*** Opening of Records shown ***
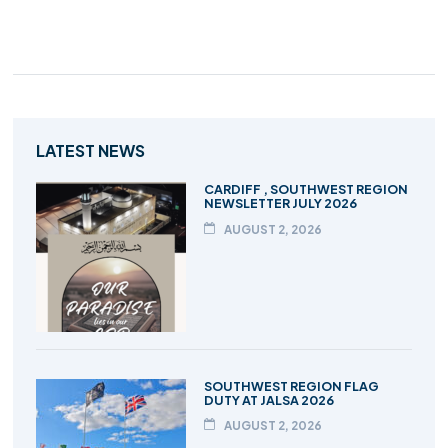
LATEST NEWS
CARDIFF , SOUTHWEST REGION
NEWSLETTER JULY 2026
AUGUST 2, 2026
SOUTHWEST REGION FLAG
DUTY AT JALSA 2026
AUGUST 2, 2026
*** Close of Records shown ***
→ Goal of the exercise: Give back every entry verbatim. No pictures belong in the copy.

→ Expected output:
LATEST NEWS
CARDIFF , SOUTHWEST REGION
NEWSLETTER JULY 2026
AUGUST 2, 2026
SOUTHWEST REGION FLAG
DUTY AT JALSA 2026
AUGUST 2, 2026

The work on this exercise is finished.